Je ne sais, en vérité, que prévoir ; la seule chose qui me paraisse constante, c’est que l’impulsion vers la liberté est si forte et si générale, qu’il faudra bien que nous arrivions à cette liberté [fût-ce à travers une mer de sang[1]]. Les nations ne peuvent rétrograder ; la chute des trônes est arrêtée dans la destinée des empires, et si nous ne jouissons pas des fruits de la perfection sociale et politique, du moins nous la préparerons à nos neveux. Avec ce sentiment et cette perspective, quels obstacles sont insurmontables ?


Je[2] viens, mon cher ami, de chez M. Turpin[3]. J’ai retiré de chez lui les papiers qui regardent M. Addington[4], parce qu’il ne peut rien faire sans la procuration de celui-ci. Si vous écrivez à Londres, il faudrait la demander. L’ordre qui est derrière l’effet est bâtonné ; on ne peut y en substituer un autre.
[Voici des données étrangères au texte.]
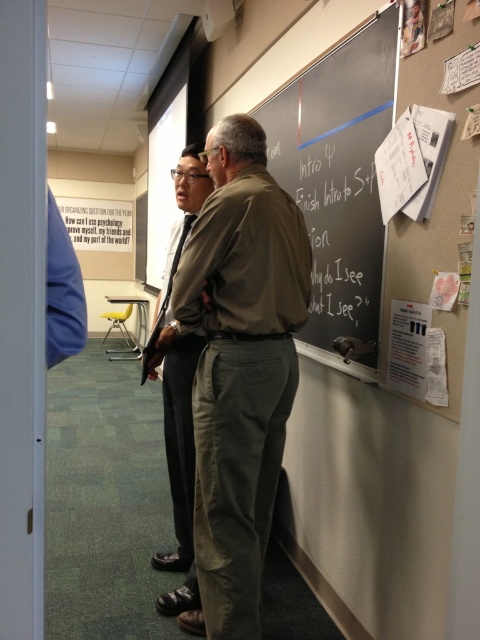 Between black chalkboard at upper center and white paper at right, which one appears on the left side from the viewer's perspective?

From the viewer's perspective, black chalkboard at upper center appears more on the left side.

Consider the image. Who is more distant from viewer, [356,289] or [421,394]?

The point [356,289] is behind.

Between point (312, 164) and point (403, 326), which one is positioned behind?

Positioned behind is point (312, 164).

Where is `black chalkboard at upper center`? black chalkboard at upper center is located at coordinates (338, 180).

Can you confirm if matte khaki pants at center is positioned to the left of white paper at right?

Correct, you'll find matte khaki pants at center to the left of white paper at right.

Can you confirm if matte khaki pants at center is positioned to the right of white paper at right?

Incorrect, matte khaki pants at center is not on the right side of white paper at right.

Is point (177, 484) closer to camera compared to point (398, 300)?

No.

The height and width of the screenshot is (640, 480). Identify the location of matte khaki pants at center. (180, 470).

Does black chalkboard at upper center have a larger size compared to black chalkboard writing at upper center?

Correct, black chalkboard at upper center is larger in size than black chalkboard writing at upper center.

At what (x,y) coordinates should I click in order to perform the action: click on black chalkboard at upper center. Please return your answer as a coordinate pair (x, y). Looking at the image, I should click on tap(338, 180).

Locate an element on the screen. The height and width of the screenshot is (640, 480). black chalkboard at upper center is located at coordinates (338, 180). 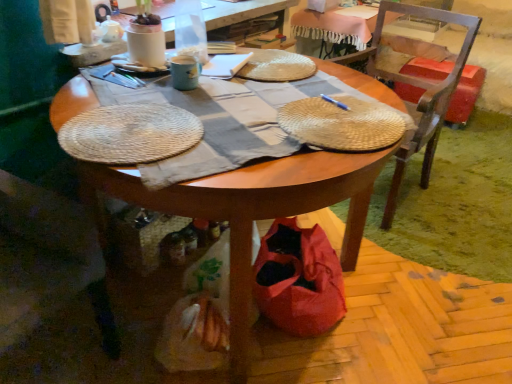 Locate an element on the screen. This screenshot has width=512, height=384. vacant region to the left of woven straw placemat at center is located at coordinates (236, 114).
Je viens de faire imprimer quelque chose sur la liberté de la presse[5]. Je me propose de vous en envoyer mille exemplaires, dont je vous prierai de faire faire la distribution dans votre département, le mien et ceux des environs, par votre Société des Amis de la Constitution.
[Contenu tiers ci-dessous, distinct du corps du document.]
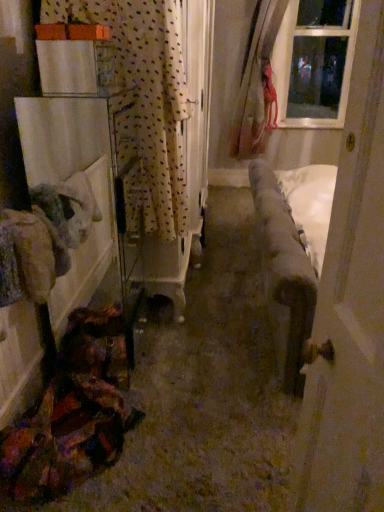 Question: Considering their positions, is clear glass window at upper right located in front of or behind velvet fabric couch at center?

Choices:
 (A) front
 (B) behind

Answer: (B)

Question: From the image's perspective, is clear glass window at upper right above or below velvet fabric couch at center?

Choices:
 (A) below
 (B) above

Answer: (B)

Question: Which is nearer to the velvet fabric couch at center?

Choices:
 (A) wooden door at right
 (B) white polka dot fabric at left
 (C) clear glass window at upper right

Answer: (A)

Question: Considering the real-world distances, which object is closest to the white polka dot fabric at left?

Choices:
 (A) wooden door at right
 (B) clear glass window at upper right
 (C) velvet fabric couch at center

Answer: (C) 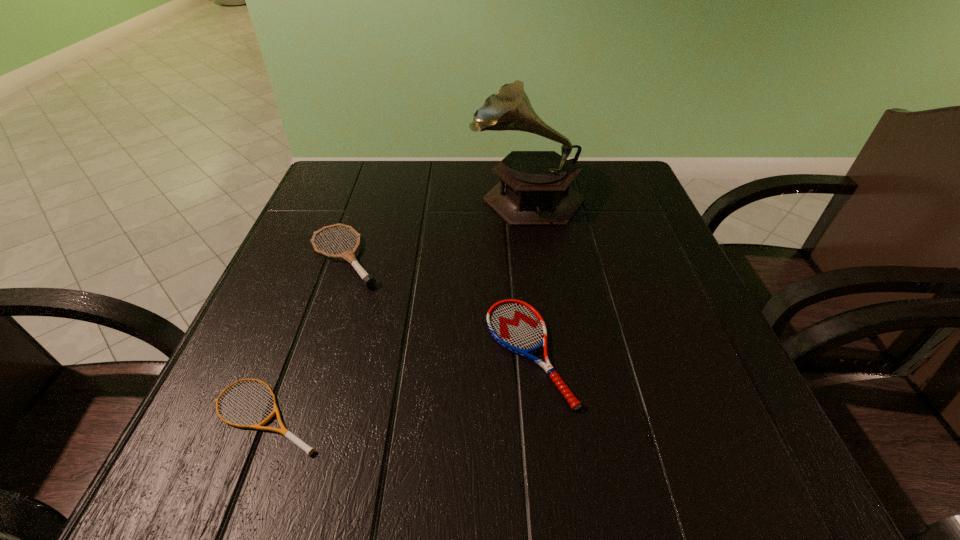 This screenshot has height=540, width=960. What are the coordinates of `vacant area at the far left corner of the desktop` in the screenshot? It's located at (345, 167).

At what (x,y) coordinates should I click in order to perform the action: click on vacant region at the near left corner of the desktop. Please return your answer as a coordinate pair (x, y). Looking at the image, I should click on (295, 430).

Where is `free location at the far right corner of the desktop`? free location at the far right corner of the desktop is located at coordinates (645, 204).

Identify the location of free space between the farthest tennis racket and the third tallest object. (437, 305).

Identify the location of free space between the shortest object and the tallest object. (396, 304).

Locate an element on the screen. The width and height of the screenshot is (960, 540). free space between the second farthest object and the third tallest object is located at coordinates pos(437,305).

Find the location of a particular element. Image resolution: width=960 pixels, height=540 pixels. vacant space that is in between the farthest tennis racket and the rightmost tennis racket is located at coordinates (437, 305).

Where is `vacant area that lies between the second farthest object and the phonograph record`? This screenshot has height=540, width=960. vacant area that lies between the second farthest object and the phonograph record is located at coordinates (436, 226).

Where is `free point between the shortest object and the farthest object`? Image resolution: width=960 pixels, height=540 pixels. free point between the shortest object and the farthest object is located at coordinates (396, 304).

Where is `free space between the second shortest object and the third nearest object`? This screenshot has height=540, width=960. free space between the second shortest object and the third nearest object is located at coordinates (437, 305).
Nous n’avons point pu réussir à ravoir vos lettres sur les pétitions. Au reste, dans ce

  1. Les mots entre crochets sont biffés dans l’original, mais restent lisibles.
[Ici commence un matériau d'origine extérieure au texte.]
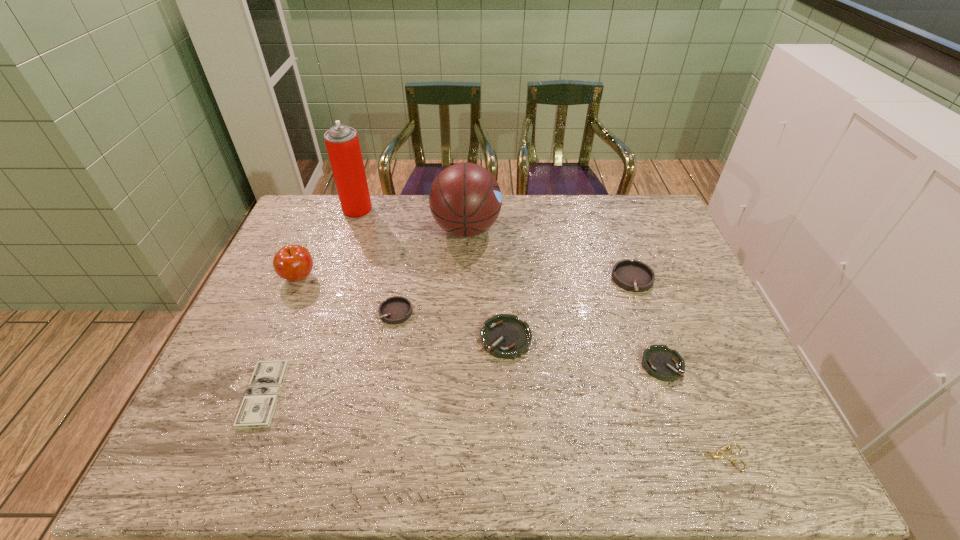 Find the location of a particular element. This screenshot has height=540, width=960. the smaller green ashtray is located at coordinates (659, 361).

Locate an element on the screen. The width and height of the screenshot is (960, 540). the shortest ashtray is located at coordinates (659, 361).

Where is `the eighth tallest object`? Image resolution: width=960 pixels, height=540 pixels. the eighth tallest object is located at coordinates (259, 402).

Find the location of a particular element. The height and width of the screenshot is (540, 960). shears is located at coordinates (718, 455).

The height and width of the screenshot is (540, 960). Find the location of `beige shears`. beige shears is located at coordinates (718, 455).

Locate an element on the screen. free space located 0.290m on the right of the red aerosol can is located at coordinates (453, 210).

The image size is (960, 540). Find the location of `vacant space located on the left of the basketball`. vacant space located on the left of the basketball is located at coordinates (394, 229).

I want to click on free spot located 0.120m on the right of the apple, so click(x=357, y=277).

The image size is (960, 540). I want to click on vacant point located 0.170m on the back of the bigger gray ashtray, so click(x=615, y=231).

Image resolution: width=960 pixels, height=540 pixels. I want to click on vacant space situated on the front of the smaller gray ashtray, so click(x=380, y=400).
  2. Ce qui suit est de Lanthenas.
  3. Turpin (Gérard-Maurice), agent des créances du Trésor public, rue Royale, butte Saint-Roch, n° 18 (Almanach royal de 1792, p. 679, et Tuetey, III, 447, 1906, 2254).
  4. Une pièce de la collection Picot nous apprend qu’Addington était un des Anglais de la société que Bancal avait fréquentée à Londres, et pour lequel il s’était chargé de faire nous ne savons quels recouvrements à Paris.
  5. « De la liberté indéfinie de la presse et de l’importance de ne soumettre la communication des pensées qu’à l’opinion publique, par F. Lanthenas, docteur médecin, citoyen français », 17 juin 1791, 37 pages in-8o (avec un post-scriptum du 23 juin) ; à l’imprimerie du Cercle social ; Visse et Desenne, libraires.